It was alleged that the defendant should not have moved the crane boom at all, in circumstances where the resident remained on the tank and in proximity to the boom.
In sentencing the defendant worker, Magistrate Guttridge took into account the defendant’s early plea of guilty and had regard to the purpose of the Act.
In considering an appropriate penalty, His Honour emphasised that the worker’s conduct, in failing to ensure that the man was safe before repositioning the crane, had significant consequences, demonstrating that significant injuries can arise when rules are not followed. His Honour acknowledged that it is unclear whether the man was actually struck by the boom or simply fell from the tank, determining to resolve this inconsistency in the defendant’s favour.

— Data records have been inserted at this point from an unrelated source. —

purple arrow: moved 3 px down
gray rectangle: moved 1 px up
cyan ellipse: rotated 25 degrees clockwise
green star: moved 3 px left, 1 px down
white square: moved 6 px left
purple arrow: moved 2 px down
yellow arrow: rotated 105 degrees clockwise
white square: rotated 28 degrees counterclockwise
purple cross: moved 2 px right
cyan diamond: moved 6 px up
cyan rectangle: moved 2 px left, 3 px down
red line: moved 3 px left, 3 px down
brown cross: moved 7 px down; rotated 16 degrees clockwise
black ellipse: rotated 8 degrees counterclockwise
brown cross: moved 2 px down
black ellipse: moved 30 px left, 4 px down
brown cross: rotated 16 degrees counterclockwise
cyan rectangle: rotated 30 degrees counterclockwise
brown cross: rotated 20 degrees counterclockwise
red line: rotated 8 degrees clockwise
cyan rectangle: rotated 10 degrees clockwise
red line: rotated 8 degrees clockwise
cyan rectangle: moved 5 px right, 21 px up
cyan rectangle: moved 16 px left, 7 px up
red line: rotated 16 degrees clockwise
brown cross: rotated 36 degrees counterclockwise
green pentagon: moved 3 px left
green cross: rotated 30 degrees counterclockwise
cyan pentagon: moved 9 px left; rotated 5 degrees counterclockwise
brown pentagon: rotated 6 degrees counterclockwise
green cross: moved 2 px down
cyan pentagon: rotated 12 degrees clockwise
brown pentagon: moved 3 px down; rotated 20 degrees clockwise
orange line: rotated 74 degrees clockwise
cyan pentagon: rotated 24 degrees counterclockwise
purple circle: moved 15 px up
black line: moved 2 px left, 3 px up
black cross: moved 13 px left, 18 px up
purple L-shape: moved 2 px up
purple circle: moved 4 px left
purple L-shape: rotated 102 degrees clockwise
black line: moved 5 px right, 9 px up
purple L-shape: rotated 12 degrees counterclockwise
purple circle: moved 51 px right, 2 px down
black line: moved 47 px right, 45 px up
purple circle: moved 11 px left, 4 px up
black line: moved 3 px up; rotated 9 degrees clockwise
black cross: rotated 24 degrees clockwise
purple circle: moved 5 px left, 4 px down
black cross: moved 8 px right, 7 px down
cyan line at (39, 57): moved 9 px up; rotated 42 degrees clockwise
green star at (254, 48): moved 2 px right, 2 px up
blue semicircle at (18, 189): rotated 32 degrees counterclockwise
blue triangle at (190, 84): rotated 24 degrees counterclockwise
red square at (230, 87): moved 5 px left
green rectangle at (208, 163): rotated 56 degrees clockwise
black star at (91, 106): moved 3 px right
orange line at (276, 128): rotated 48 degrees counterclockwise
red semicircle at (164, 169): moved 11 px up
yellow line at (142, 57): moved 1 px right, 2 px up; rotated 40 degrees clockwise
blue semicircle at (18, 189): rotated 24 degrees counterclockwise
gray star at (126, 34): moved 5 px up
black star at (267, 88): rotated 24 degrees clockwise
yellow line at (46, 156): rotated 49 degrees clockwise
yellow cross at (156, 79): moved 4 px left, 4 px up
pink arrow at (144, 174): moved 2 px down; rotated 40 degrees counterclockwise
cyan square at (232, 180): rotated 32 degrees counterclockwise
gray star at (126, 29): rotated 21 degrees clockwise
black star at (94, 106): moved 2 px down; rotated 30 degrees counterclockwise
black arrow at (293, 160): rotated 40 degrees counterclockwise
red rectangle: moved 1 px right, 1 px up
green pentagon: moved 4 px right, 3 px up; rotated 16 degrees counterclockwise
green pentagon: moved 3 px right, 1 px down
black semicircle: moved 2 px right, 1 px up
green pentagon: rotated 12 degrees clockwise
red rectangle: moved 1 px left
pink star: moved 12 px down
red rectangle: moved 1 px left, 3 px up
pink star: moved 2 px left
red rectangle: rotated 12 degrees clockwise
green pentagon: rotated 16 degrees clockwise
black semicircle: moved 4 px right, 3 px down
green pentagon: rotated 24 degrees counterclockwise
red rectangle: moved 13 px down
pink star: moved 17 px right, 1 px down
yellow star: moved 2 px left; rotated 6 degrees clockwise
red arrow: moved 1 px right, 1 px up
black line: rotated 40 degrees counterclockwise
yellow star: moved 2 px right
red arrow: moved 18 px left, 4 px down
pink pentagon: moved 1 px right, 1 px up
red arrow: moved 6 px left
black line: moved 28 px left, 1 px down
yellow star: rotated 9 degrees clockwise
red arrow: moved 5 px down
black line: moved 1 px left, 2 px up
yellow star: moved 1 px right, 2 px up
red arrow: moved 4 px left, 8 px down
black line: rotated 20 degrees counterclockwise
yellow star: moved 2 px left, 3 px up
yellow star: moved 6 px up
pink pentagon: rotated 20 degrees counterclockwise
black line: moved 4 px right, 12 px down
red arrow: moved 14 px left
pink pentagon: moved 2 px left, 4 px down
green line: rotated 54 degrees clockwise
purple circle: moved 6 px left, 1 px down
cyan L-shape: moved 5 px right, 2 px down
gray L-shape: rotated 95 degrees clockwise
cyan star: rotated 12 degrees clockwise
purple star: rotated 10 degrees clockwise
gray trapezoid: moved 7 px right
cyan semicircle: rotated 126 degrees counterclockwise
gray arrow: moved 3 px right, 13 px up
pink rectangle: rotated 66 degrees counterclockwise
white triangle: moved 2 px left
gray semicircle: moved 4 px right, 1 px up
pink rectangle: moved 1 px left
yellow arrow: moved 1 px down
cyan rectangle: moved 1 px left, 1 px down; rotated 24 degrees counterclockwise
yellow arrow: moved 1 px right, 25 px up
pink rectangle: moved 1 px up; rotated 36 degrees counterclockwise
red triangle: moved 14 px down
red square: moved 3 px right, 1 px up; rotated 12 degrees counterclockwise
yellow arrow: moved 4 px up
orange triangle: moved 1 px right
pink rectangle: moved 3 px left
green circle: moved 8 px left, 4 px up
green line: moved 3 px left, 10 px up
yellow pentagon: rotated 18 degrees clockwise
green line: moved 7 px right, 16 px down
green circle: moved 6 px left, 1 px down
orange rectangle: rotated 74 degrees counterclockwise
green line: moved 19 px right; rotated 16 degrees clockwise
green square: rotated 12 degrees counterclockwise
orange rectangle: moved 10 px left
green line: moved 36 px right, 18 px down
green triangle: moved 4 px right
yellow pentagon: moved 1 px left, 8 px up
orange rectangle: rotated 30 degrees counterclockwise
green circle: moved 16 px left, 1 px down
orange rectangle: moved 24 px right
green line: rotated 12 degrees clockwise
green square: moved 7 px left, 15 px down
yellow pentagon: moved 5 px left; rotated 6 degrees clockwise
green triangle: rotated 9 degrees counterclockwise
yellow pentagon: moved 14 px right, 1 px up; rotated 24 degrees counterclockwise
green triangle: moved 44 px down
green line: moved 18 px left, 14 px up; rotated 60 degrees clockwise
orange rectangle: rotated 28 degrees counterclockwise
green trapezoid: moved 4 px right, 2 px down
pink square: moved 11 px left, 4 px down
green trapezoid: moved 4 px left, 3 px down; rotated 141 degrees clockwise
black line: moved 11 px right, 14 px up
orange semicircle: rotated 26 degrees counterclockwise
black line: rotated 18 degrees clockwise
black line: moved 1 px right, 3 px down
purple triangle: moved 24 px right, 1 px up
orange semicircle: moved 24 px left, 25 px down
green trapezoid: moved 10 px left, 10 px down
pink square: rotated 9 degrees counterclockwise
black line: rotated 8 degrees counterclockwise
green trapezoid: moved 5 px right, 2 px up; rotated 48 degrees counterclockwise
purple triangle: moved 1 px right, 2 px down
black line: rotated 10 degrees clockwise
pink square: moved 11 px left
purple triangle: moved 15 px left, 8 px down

His Honour identified that, other than personal deterrence, there was a real need for general deterrence in this case, to show others that offences of this kind are serious.
In mitigation, His Honour accepted that both the defendant worker had cooperated with the investigation and had no prior history of WHS offending. It was also noted that the defendant was a man of limited financial means, with limited capacity to pay a fine, and was no longer working in a role involving operating heavy machinery.
In light of these factors and comparable decisions referred to by the prosecution and defence, His Honour imposed a fine of $7,000 along with costs and the filing fee, all of which was referred to SPER. No conviction was recorded.